I have interviewed many Australian consumers who, based on the cartoon and movie stereotypes on which they have been raised, and bolstered by the information they get from trusted contemporary media sources, believe that: (i) Sol Trujillo is “a Mexican”; (ii) “Mexicans” are intrinsically (culturally, genetically, whatever) inferior to other “races” in intellect, competence and trustworthiness; and (iii) as a “Mexican”, Sol Trujillo was a poor choice as Telstra CEO and an incompetent manager.

These people often have no basis for assessing Trujillo’s performance objectively. They see and hear others making fun of him because he’s “a Mexican” and, linking this to other (perhaps more reasoned) criticism in the media, make racially-based attributions about the reasons for his incompetence.Average German citizens and soldiers probably didn’t consider Jews genetically inferior until encouraged to believe this by Nazi propagandists. Indeed, they had to reject evidence to the contrary, namely that Jews in Germany included academics, musicians, scientists and business leaders.

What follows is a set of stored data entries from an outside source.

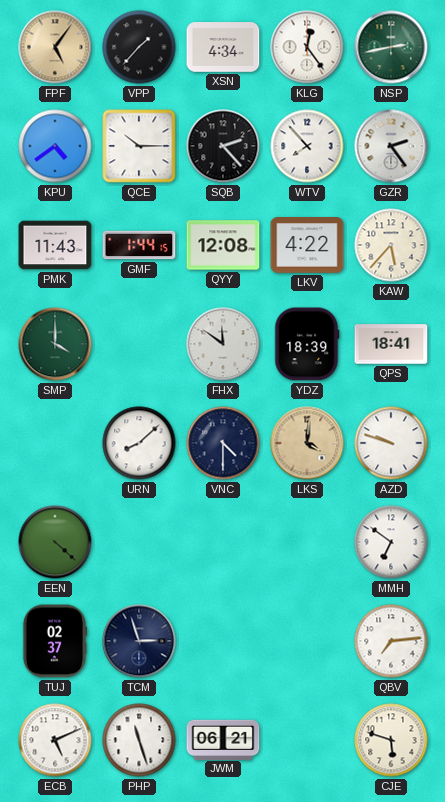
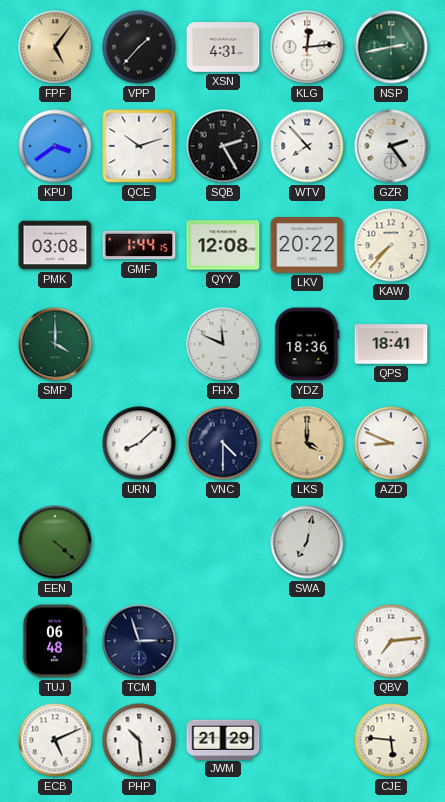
XSN: 4:34 -> 4:31
KLG: 12:24 -> 12:14
KPU: 4:39 -> 3:39
QCE: 10:15 -> 10:12
SQB: 2:23 -> 2:25
PMK: 11:43 -> 03:08
LKV: 4:22 -> 20:22
KAW: 5:37 -> 7:37
FHX: 11:51 -> 11:49
YDZ: 18:39 -> 18:36
LKS: 4:01 -> 4:00
AZD: 9:48 -> 8:49
SWA: none -> 7:02
MMH: 6:51 -> none
TUJ: 02:37 -> 06:48
PHP: 11:27 -> 10:29
JWM: 06:21 -> 21:29
CJE: 5:48 -> 5:46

But the Nazis didn’t need genotyping to convince other Germans that Jews were racially inferior. They simply heaped scorn on their appearance and cultural and religious practices. These were the tangible artefacts that “proved” their genetic inferiority: “They look funny and dress funny, they act strange, hence they are inferior.”

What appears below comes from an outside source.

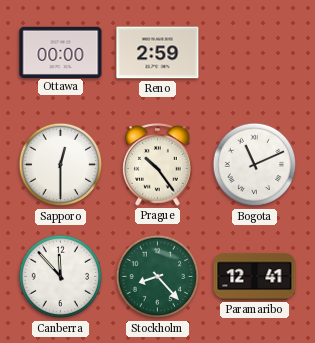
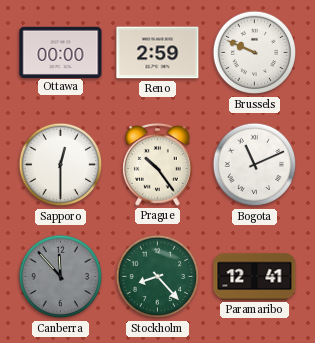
Brussels: none -> 9:49
Canberra dial: white -> grey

I am disturbed to have been accused by Mavros of recklessness for having raised the issue of racism. To deny racism on the basis of a purist argument about definitions and motivations is to be recklessly indifferent to the potential consequences of racial stereotypes and derision in the media.


Urban Spinifex said...

An excellent post.

Whether born of racism or vulgar parochialism, the stereotyping of Trujillo irritates me for the reasons you have mentioned, but also because they erode the credibility and visibility of the objective, thoughtful criticism of a CEO I consider to have done a very poor job.

The rightful condemnation of the childish (and seemingly endless) reference to his nationality by sections of the media, has taken attention away from the commentary that has focused on the way Telstra's service and customer focus has become (in my opinion) so much worse under his leadership.

On a less serious note, I adore the fact that Sydnesiders refer to Melburnians as Mexicans. Implicit in the attempted jibe is the fact that this makes Sydneysiders Americans.

At the risk of resorting to vulgar parochialism myself, I am, comparatively speaking, quite happy to be a Melburnian Mexican.

Sarah said...

I agree with you whole heartedly on this. I have noticed the same thing since I moved to Oz a year and a half ago. Here are a few sample headlines for your readers:

Sol's last amigo walks

Another Trujillo amigo heads home

Telstra on hold as the top amigo Sol Trujillo leaves

Sol finds an amigo in media


Trujillo makes 'amigo' his right hand man


Last of the 'three amigos' saddles up

Adios amigo: Sol strikes camp

Amigo's adios is a problem for Sol

Bienvenido a América, Señor Trujillo!

Was Sol Trujillo worth it? Si, senor

Trujillo says adios as Telstra reports flat earnings

It amazes me that, somehow, this is viewed as just playful humour. It seems to be okay to people because Mexicans are so uncommon in Australia. In jest or with malicious intent, I have to say that the "joke" is getting really old.